The setting: let $C \subset \Bbb R^n$ be a closed, measure-$0$ set. Let $U = \Bbb R ^n \setminus C$. Let $f : \Bbb R ^n \to \Bbb C$ be continuous, $f$ smooth of infinite order on $U$ but not derivable on $C$, and $f \in L^p (\Bbb R^n)$.
1) Clearly, $f \in W ^{\infty, p} (U) \ \forall p \ge 1$.
2) By defining $f_\alpha (x) = \left\{ \begin{array} {cc} (\partial _\alpha f) (x), & x \in U \\ 0, & x \in C \end{array} \right.$ for every multi-index $\alpha$, $f_\alpha$ is a weak derivative of $f$ on $\Bbb R^n$, so $f \in W^{\infty, p} (\Bbb R^n)$. Note that this seems to have nothing to do with Sobolev's extension theorem.
3) Localize: choose a small enough ball $B_x$ around every $x$. The restriction $f \big| _{B_x}$ will belong to $W ^{\infty, p} (B_x)$.
4) By Sobolev's embedding theorem, $f \big| _{B_x}$ will be smooth of infinite order on $B_x$.
5) Glueing these restrictions together, $f$ will be smooth of infinite order on $\Bbb R^n$, in particular on $C$, where is was supposed not to be so.
Where am I wrong? (There may be several mistakes above, not just one.)
(The motivation behind my question: replace $\Bbb R^n$ by a Riemannian manifold $M$, fix some $p \in M$ and let $f = d(p, \cdot)^2$ ($d$ the distance) and let $C$ be the cut locus of $p$.)
How do you deduce that $f \in W^{\infty,p}(\mathbb R^n)$ in step (2)?

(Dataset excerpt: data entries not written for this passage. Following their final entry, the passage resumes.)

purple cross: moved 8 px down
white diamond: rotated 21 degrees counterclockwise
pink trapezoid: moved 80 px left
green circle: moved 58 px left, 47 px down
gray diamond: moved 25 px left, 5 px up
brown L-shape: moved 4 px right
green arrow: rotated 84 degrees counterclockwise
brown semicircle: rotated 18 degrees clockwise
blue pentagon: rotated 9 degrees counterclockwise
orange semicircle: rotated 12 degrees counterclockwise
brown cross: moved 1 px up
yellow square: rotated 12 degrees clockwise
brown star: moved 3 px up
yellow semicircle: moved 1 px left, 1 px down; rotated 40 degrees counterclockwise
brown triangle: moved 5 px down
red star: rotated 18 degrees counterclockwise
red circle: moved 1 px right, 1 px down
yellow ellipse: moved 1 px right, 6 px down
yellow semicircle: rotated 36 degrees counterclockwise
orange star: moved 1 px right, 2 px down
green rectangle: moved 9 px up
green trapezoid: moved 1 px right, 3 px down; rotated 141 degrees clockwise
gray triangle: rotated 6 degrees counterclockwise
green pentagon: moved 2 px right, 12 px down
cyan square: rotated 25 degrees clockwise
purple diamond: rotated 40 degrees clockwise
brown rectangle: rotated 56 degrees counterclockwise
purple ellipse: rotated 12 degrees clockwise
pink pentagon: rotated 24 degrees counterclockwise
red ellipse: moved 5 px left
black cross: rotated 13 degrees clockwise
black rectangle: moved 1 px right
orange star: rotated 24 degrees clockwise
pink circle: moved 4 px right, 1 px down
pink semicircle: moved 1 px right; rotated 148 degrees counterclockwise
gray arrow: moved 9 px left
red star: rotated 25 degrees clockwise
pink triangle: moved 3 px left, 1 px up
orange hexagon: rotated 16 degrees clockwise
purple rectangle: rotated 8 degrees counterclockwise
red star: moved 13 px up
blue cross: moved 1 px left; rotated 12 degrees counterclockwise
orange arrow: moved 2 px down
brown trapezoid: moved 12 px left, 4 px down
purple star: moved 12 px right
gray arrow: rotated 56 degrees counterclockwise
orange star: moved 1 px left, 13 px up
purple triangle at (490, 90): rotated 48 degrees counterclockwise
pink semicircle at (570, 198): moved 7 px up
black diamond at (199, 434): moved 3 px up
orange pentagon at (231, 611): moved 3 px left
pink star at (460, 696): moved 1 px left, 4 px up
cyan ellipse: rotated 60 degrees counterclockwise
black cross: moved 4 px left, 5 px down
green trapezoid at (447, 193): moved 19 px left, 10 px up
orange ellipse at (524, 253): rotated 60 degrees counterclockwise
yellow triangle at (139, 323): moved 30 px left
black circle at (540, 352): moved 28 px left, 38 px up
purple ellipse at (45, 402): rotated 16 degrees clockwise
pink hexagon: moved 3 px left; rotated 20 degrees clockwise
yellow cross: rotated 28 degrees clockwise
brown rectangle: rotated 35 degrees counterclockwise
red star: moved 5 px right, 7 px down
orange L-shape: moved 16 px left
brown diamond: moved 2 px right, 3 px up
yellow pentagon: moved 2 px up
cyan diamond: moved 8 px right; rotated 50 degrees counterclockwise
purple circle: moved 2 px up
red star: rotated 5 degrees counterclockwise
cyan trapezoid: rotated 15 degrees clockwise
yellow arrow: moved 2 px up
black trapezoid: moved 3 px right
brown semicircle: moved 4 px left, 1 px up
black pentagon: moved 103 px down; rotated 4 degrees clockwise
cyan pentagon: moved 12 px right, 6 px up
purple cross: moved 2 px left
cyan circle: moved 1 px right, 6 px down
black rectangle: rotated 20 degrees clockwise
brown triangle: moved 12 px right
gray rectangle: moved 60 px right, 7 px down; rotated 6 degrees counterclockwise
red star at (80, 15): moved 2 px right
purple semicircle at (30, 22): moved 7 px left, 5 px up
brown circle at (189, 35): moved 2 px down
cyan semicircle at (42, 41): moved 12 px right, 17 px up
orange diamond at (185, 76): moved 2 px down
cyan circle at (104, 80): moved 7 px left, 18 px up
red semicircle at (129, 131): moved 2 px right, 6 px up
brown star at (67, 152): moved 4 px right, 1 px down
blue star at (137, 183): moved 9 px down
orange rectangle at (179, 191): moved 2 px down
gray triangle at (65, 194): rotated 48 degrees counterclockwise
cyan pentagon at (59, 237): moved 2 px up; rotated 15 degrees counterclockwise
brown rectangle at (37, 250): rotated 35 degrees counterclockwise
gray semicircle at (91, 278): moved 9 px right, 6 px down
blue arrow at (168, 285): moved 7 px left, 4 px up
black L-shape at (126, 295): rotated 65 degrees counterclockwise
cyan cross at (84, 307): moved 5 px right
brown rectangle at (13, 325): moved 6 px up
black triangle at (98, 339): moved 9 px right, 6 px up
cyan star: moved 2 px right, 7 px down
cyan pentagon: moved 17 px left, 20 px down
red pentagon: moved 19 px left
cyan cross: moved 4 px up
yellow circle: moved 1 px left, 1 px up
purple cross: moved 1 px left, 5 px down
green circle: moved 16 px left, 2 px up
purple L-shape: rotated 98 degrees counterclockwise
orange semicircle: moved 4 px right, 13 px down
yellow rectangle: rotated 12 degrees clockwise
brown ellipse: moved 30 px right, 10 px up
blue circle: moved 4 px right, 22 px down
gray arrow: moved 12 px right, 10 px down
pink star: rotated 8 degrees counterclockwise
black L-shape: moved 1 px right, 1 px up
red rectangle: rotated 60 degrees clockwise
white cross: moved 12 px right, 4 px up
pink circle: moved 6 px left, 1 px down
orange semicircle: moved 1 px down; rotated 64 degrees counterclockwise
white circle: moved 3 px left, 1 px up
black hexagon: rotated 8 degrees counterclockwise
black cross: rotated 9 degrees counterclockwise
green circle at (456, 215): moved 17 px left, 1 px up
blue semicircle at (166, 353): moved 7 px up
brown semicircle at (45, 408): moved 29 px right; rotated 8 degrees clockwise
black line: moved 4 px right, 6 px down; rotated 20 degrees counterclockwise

As a simple illustration, take a function $f$ that satisfies $f(x) = |x|$ on a neighborhood of the origin, is $C^\infty$ away from $0$, and has compact support. Let $C = \{0\}$.
Then $f \in W^{1,p}(\mathbb R)$, $f$ is infinitely differentiable in $U = \mathbb R \setminus C$, but the weak derivatives of higher order don't extend across $C$ : $f \notin W^{2,p}(\mathbf R)$.